***

***

Ads

Senin, 06 Maret 2017

Pendekar Lembah Naga Jilid 093

Sin Liong memperhatikan tiga orang kakek yang kelihatan marah itu. Orang pertama adalah seorang kakek berusia enam puluh tahun lebih, bertubuh tinggi besar dengan muka menyeramkan, seperti muka Panglima Tio Hui di jaman Sam Kok, penuh cambang bauk yang membuatnya nampak gagah. Kakek ini dijuluki Hai-liong-ong (Raja Naga Laut) Phang Tek. Kakek ini orangnya pendiam, serius dan ilmu pedangnya amat disegani oleh seluruh dunia kang-ouw di selatan.

Hai-liong-ong Phang Tek inilah yang mewarisi kepandaian dari mendiang Lam-hai Sin-ni, seorang di antara datuk-datuk dunia hitam pada waktu puluhan tahun yang lalu (baca cerita Pedang Kayu Harum). Karena dia tidak pandai bicara, maka dalam segala macam pertemuan, dia menyerahkan kesempatan kepada adik kandungnya untuk menjadi wakil pembicara dari Lam-hai Sam-lo (Tiga Kakek Laut Selatan).

Adiknya itu bernama Phang Sun, berjuluk Kim-liong-ong (Raja Naga Emas), berusia enam puluh tahun akan tetapi sungguh tidak patut dia menjadi adik kandung Hai-liong-ong Phang Tek. Kalau kakaknya itu merupakan seorang pria yang tinggi besar dan gagah sekali, sebaliknya Phang Sun ini tubuhnya pendek kecil seperti orang berpenyakitan, kepalanyapun kecil lonjong tidak ditumbuhi rambut tapi matanya tajam sekali. Dia kelihatan aneh, lebih mirip setan daripada manusia karena selain bentuk kepala gundul lonjong dan tubuhnya yang aneh itu, juga dia mempunyai kebisaan janggal, yaitu tidak pernah memakai baju dan sepatu.

Tubuh atasnya telanjang, hanya tubuh bawah tertutup celana panjang sampai ke bawah betis, kemudian kedua kakinya itupun telanjang. Pada lengan kirinya yang kecil pendek itu nampak sebuah gelang emas tebal. Akan tetapi, biarpun kakek ini kelihatan aneh dan ringkih, namun sesungguhnya dia lihai bukan main, tidak kalah lihai dibandingkan dengan kakaknya. Dia memiliki tenaga sin-kang yang luar biasa, di samping kecerdikannya dan juga dia terkenal memiliki kepandaian tentang racun-racun jahat.

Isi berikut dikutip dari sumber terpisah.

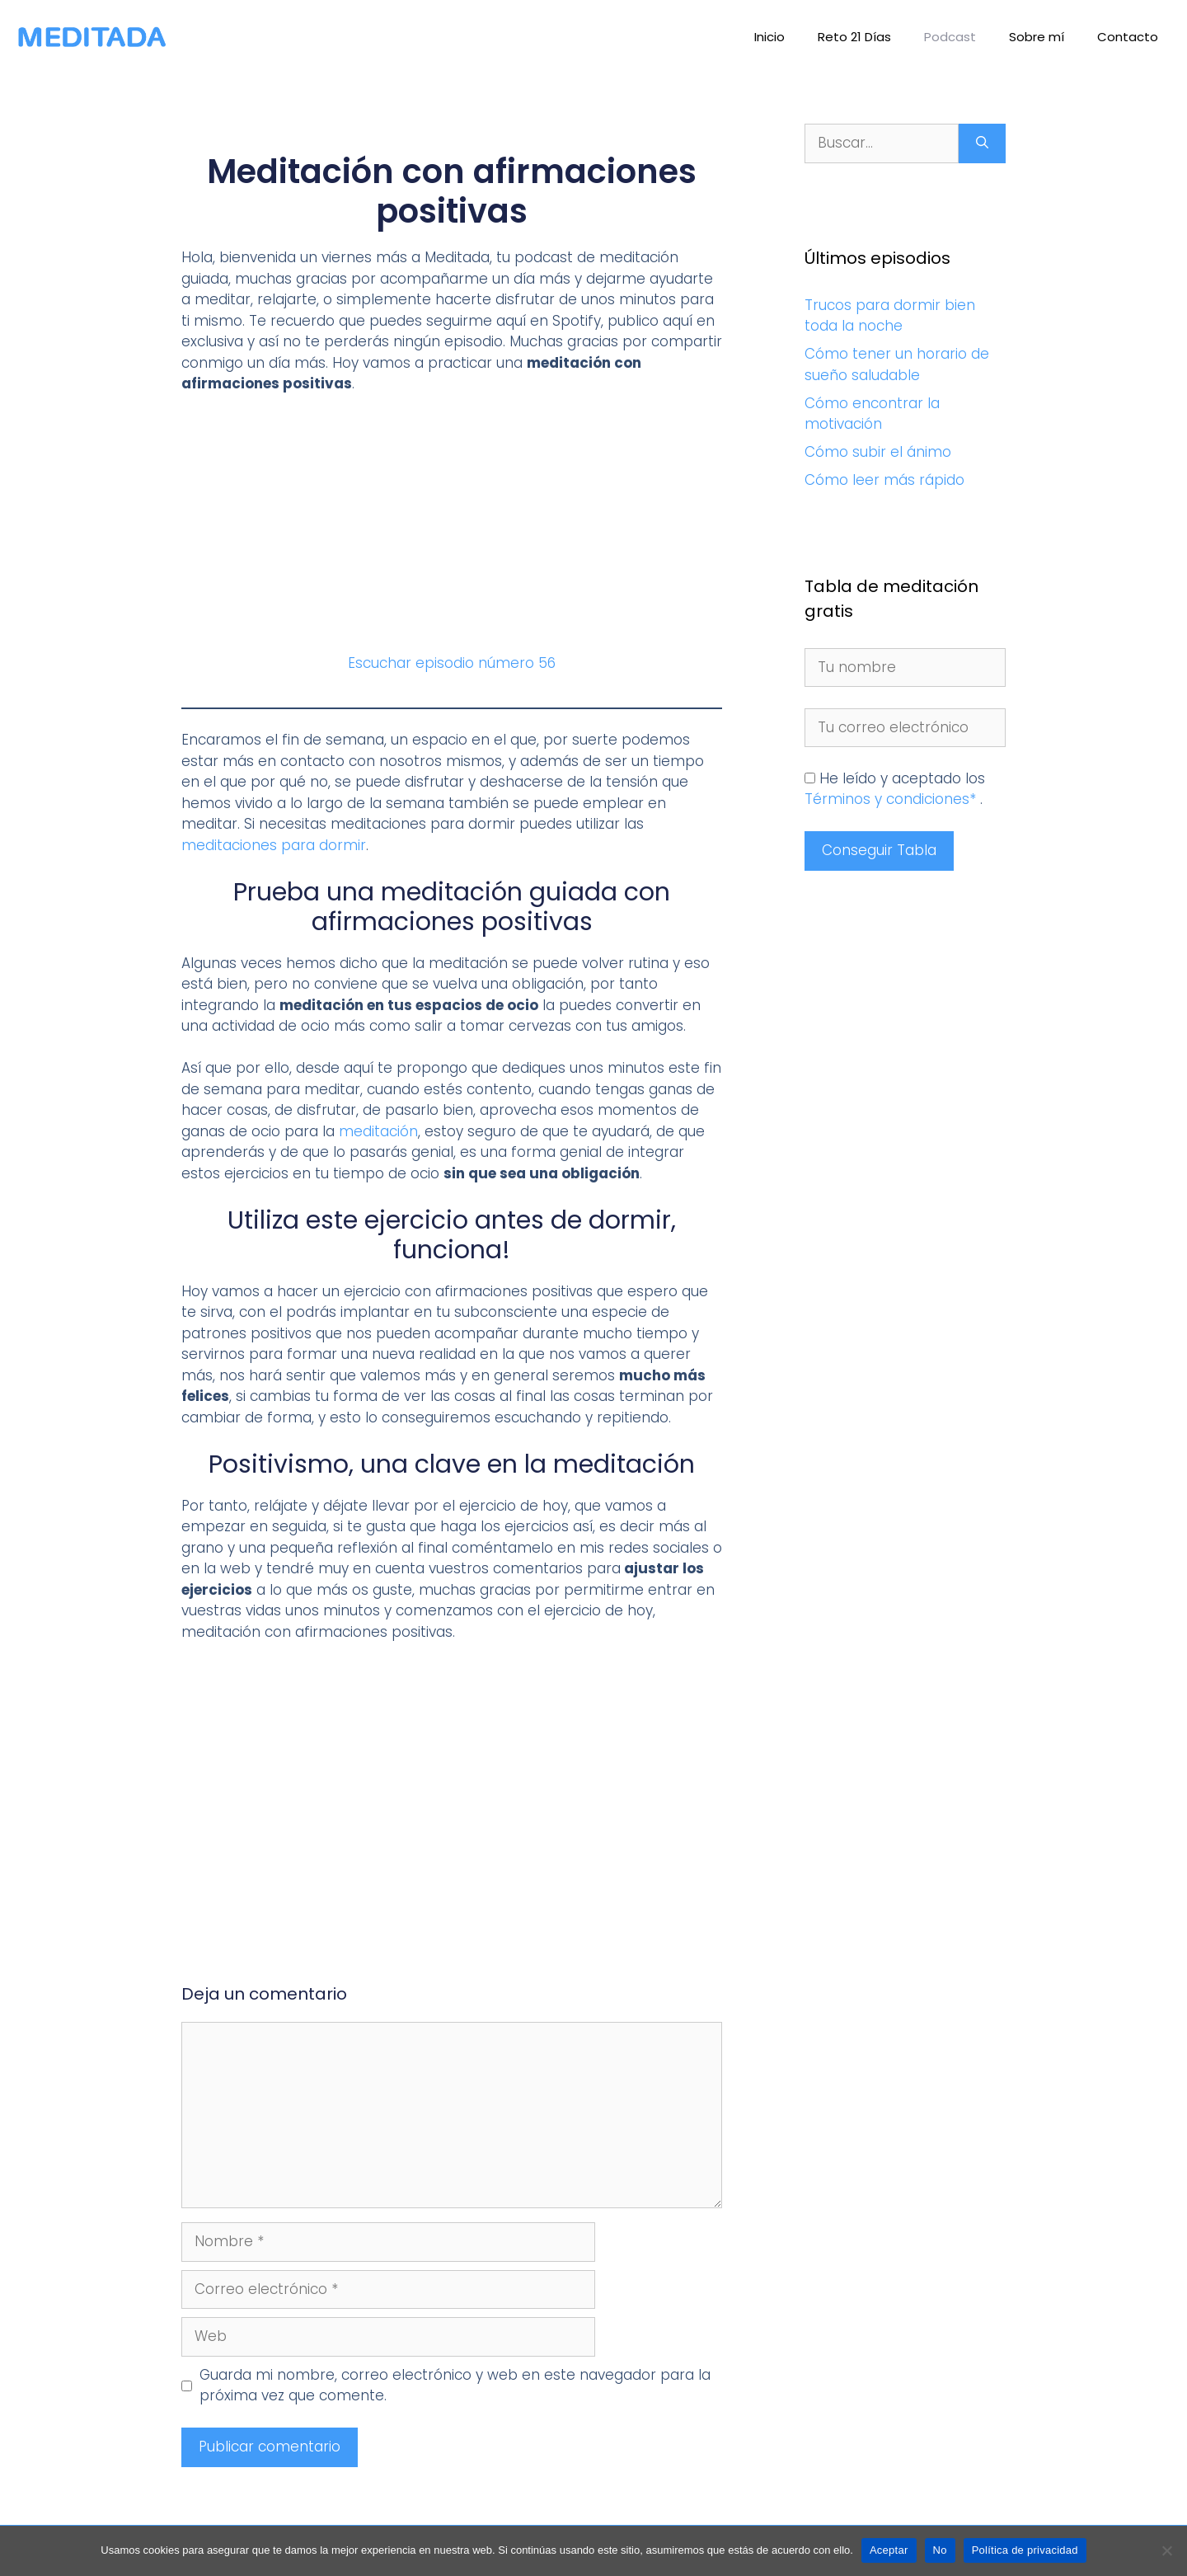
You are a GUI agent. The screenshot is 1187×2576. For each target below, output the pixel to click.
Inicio (769, 36)
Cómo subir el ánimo (878, 452)
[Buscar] (982, 143)
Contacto (1127, 36)
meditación (378, 1131)
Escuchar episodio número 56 (452, 663)
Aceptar (889, 2550)
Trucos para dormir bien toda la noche (890, 315)
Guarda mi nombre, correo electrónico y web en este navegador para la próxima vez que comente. (455, 2385)
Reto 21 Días (854, 36)
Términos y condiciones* (892, 799)
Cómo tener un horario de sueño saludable (897, 364)
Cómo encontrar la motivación (872, 414)
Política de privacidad (1025, 2550)
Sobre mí (1036, 36)
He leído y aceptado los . (895, 789)
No (940, 2550)
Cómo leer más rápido (884, 480)
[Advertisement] (451, 531)
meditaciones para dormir (273, 845)
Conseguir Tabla (879, 850)
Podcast (950, 36)
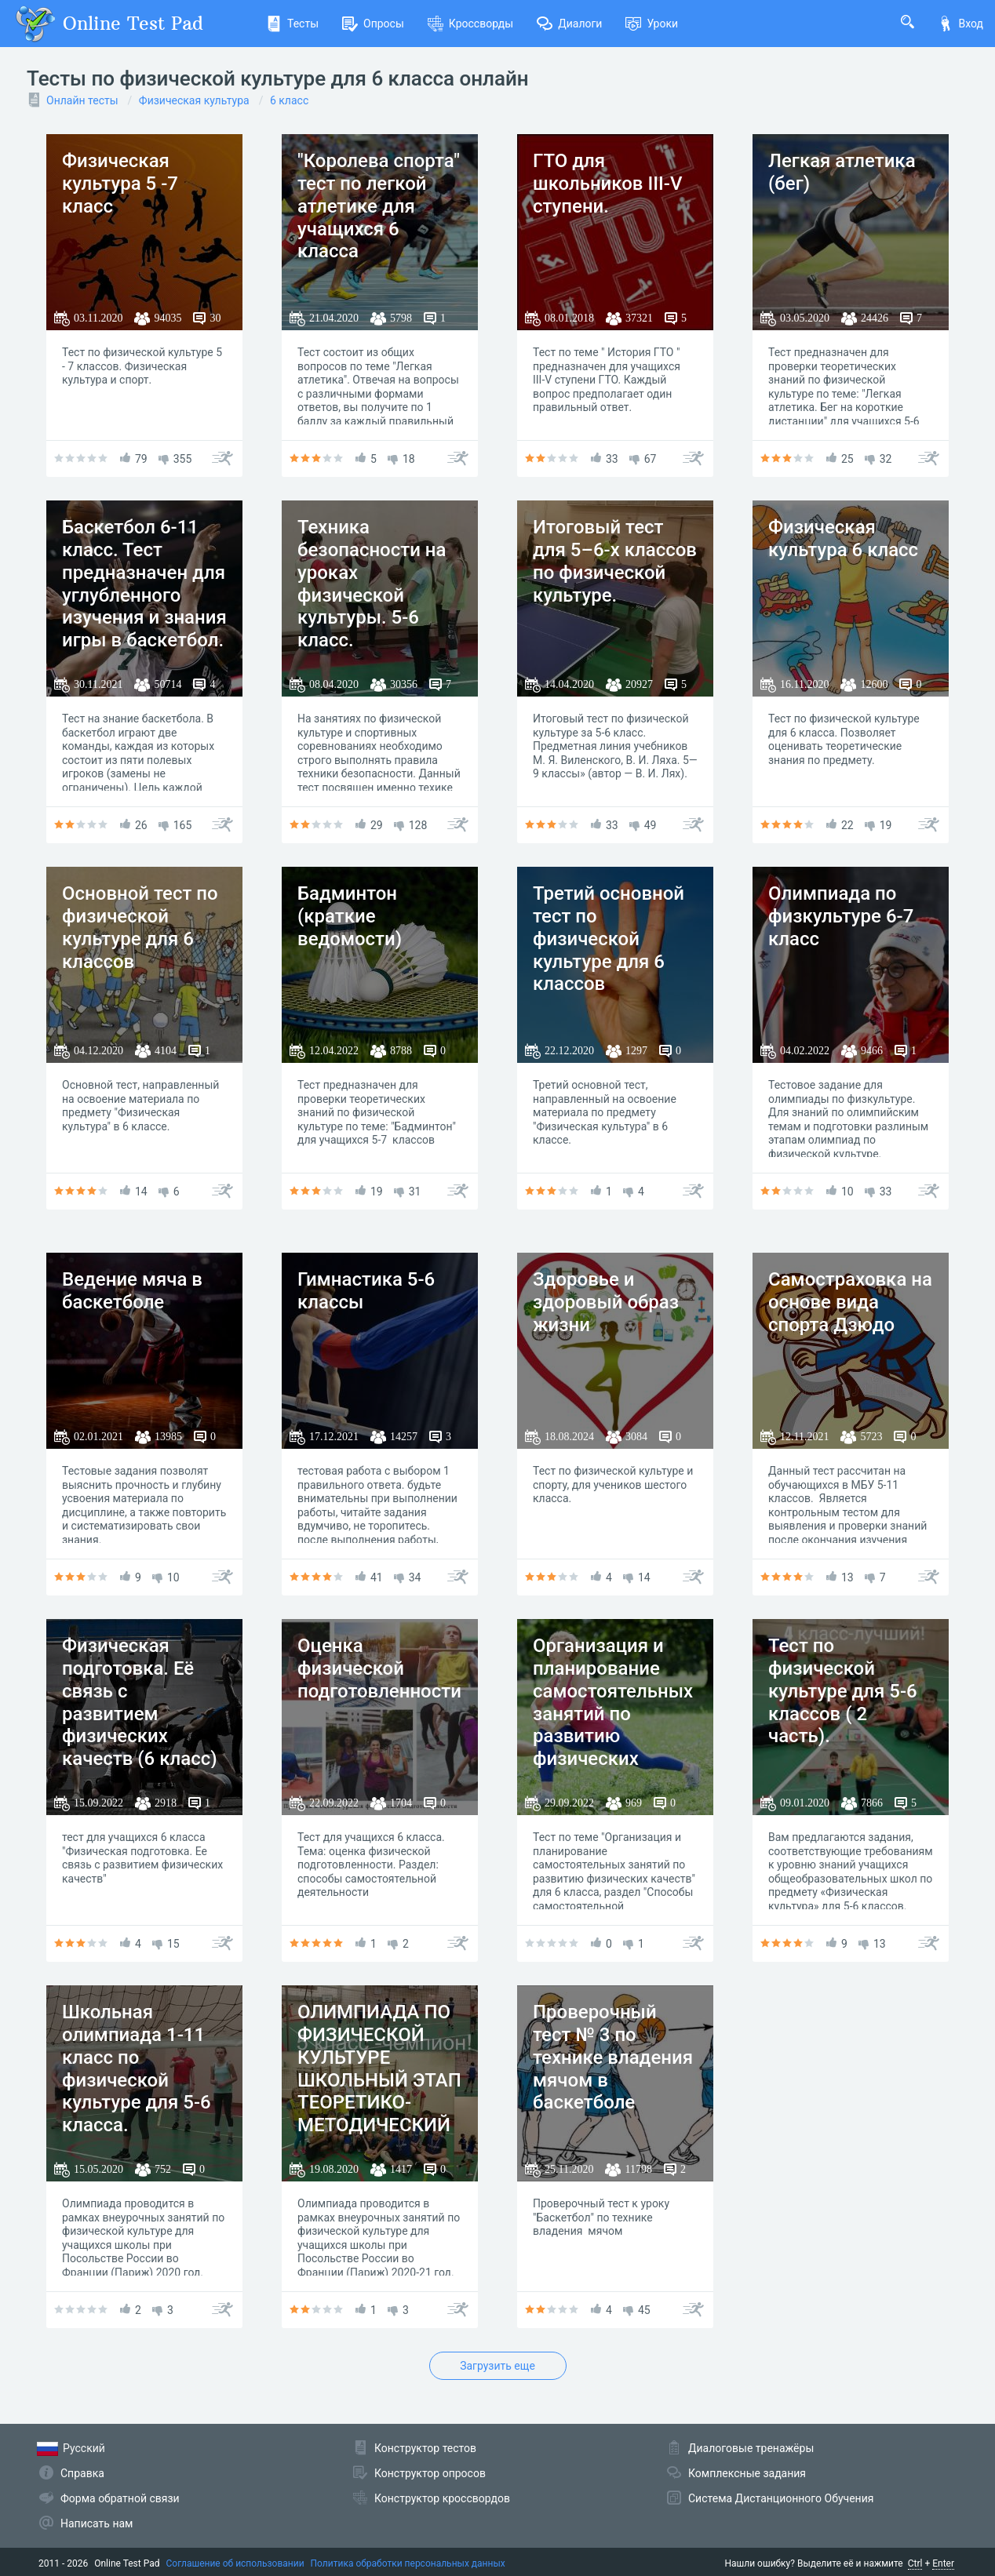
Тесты (292, 23)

Orang ke tiga dari Lam-hai Sam-lo juga memiliki wajah yang mengerikan. Bentuk tubuh dan pakaiannya biasa saja, akan tetapi wajahnya amat buruk mengerikan, dengan hidung pesek sekali, melesak ke dalam dan mulut lebar dengan gigi tidak karuan susunannya, membuat wajahnya itu nampak seperti tengkorak. Akan tetapi, kakek yang usianya juga sudah enam puluh tahun ini memiliki tenaga kasar yang amat kuat, sekuat gajah dan ilmu silatnya juga tinggi sehingga kalau dibandingkan dengan kedua orang rekannya, dia hanya kalah sedikit saja. Namanya Hek-liong-ong (Raja Naga Hitam) Cu Bi Kun.

“Ouwyang Bu Sek, kami bertiga datang bukan untuk beramah-tamah atau mengobrol denganmu!” kata Kim-liong-ong Phang Sun si kecil pendek dengan suaranya yang lantang dan besar, sungguh berlawanan dengan bentuk tubuhnya.

“Aihhh... habis mau apa? Sayang aku tidak memiliki arak wangi dan hidangan sedap maka tidak dapat menyuguhkan apa-apa.”

“Ouwyang Bu Sek, bersiaplah engkau. Kami datang untuk membuat perhitungan denganmu. Marilah kita selesaikan perhitungan diantara kita dengan mengadu kepandaian,” kata pula Phang Sun.

“Wah-wah, ini namanya mengkhianati alam yang begini indah! Tadinya kukira kalian hanya ketularan penyakit umum dari manusia yang tidak dapat menikmati keadaan sehingga orang-orang di tepi laut tidak dapat menikmati lagi keindahan lautan dan pergi mencari keindahan di pegunungan, sebaliknya orang pegunungan sudah bosan dengan keindahan di pegunungan lalu pergi mencari keindahan di tepi lautan. Kiranya kalian datang untuk menantangku berkelahi mati-matian mengotori pemandangan yang begini indah. Dan kalian ingin menyelesaikan perhitungan, padahal aku tidak merasa mempunyai hubungan apa-apa kepada kalian.”






“Ouwyang Bu Sek, tak perlu berpanjang lidah! Dua tahun yang lalu engkau telah menjatuhkan fitnah atas diri kami ketika diadakan pemilihan bengcu. Apakah engkau masih hendak menyangkal hal itu?” bentak Kim-liong-ong marah sedangkan Hek-liong-ong sudah mengepal tinjunya, Hai-long-ong sudah memukul-mukulkan tongkatnya ke atas tanah.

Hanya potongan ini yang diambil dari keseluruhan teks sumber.